0x10 REGISTER_TX (broadcaster → mixer)
offset size field
0 1 type = 0x10
1 1 version (u8; current = 2)
2 1 channels (u8; number of channels to send, e.g. 2 or 4)
3 1 name_len (u8; 0..32)
4 name_len name (UTF-8, no NUL; must match an entry in the mixer allow-list)
Minimum size: 4 bytes.
The name must match an entry in the mixer’s ingest allow-list
([[ingest.sender]] in the mixer TOML). If the name is unknown, the mixer
responds with REJECT_TX 0x04. If the channels count does not match the
configured channel count for that sender, the mixer responds with
REJECT_TX 0x05.
If a session already exists for this name, the mixer evicts it and drains its
ring buffers before accepting the new registration.
Response: ACCEPT_TX (0x11) or REJECT_TX (0x12).
0x11 ACCEPT_TX (mixer → broadcaster)
offset size field
0 1 type = 0x11
1 1 version (u8; echoes client version)
2 4 session_id (u32 LE; high-bit set, i.e. >= 0x80000000)

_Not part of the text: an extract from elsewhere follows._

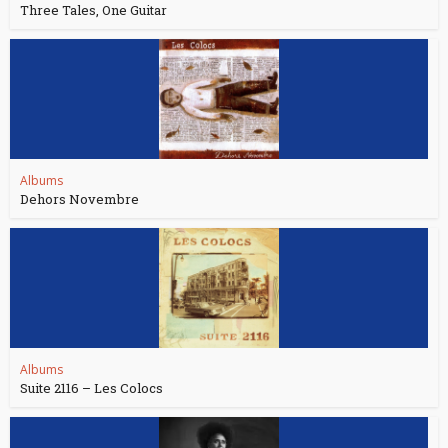
Three Tales, One Guitar
Albums
Dehors Novembre
Albums
Suite 2116 – Les Colocs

6 4 sample_rate (u32 LE; e.g. 48000)
10 1 channels (u8; confirmed channel count)
11 2 frames (u16 LE; frames per AUDIO_TX packet the broadcaster should send)

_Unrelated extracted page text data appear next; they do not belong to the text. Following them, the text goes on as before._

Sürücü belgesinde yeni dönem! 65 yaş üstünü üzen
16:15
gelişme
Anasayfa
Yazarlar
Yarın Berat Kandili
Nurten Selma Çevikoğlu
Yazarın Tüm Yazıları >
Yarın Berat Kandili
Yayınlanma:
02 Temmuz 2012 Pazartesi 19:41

13 2 start_slot (u16 LE; first ring-buffer slot index for this sender)
Total: 15 bytes.
start_slot tells the broadcaster which JACK input slot its audio will be
routed to. A sender with channels = 2 and start_slot = 4 occupies slots
4 and 5. The broadcaster must include channels in every AUDIO_TX header.
0x12 REJECT_TX (mixer → broadcaster)
offset size field
0 1 type = 0x12
1 1 reason_code (u8; same code table as REJECT)
Total: 2 bytes.
0x13 AUDIO_TX (broadcaster → mixer)
offset size field
0 1 type = 0x13
1 4 session_id (u32 LE; must match ACCEPT_TX)

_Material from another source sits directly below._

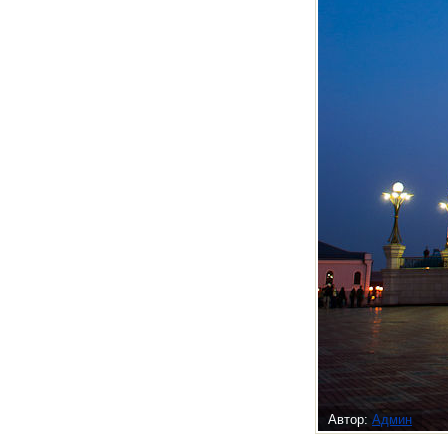
Автор:
Админ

5 4 seq (u32 LE; monotonic, wraps at 2^32)
9 1 channels (u8; must match ACCEPT_TX channels)
10 varies payload (interleaved S16LE; frames × channels × 2 bytes)
Header: 10 bytes. Code default payload (160 frames stereo): 640 bytes → total 650 bytes. Deployed (128 frames): 512 bytes → total 522 bytes.
Mixer receive rules:
- Drop if packet is < 10 bytes or tag is not
0x13. - Drop if
session_idhas no active ingest session entry. - Drop if the peer address does not match the registered peer (prevents session hijacking after NAT rebind; real reconnects go through REGISTER_TX).
- Drop if
channels != session.channels. - Drop if
seq <= last_seqandlast_seq - seq < 1_000_000. - Decode interleaved S16LE into f32 and push into per-slot ring buffers starting at
start_slot. - On ring-full for a slot, drop the frame and increment the per-slot drop counter.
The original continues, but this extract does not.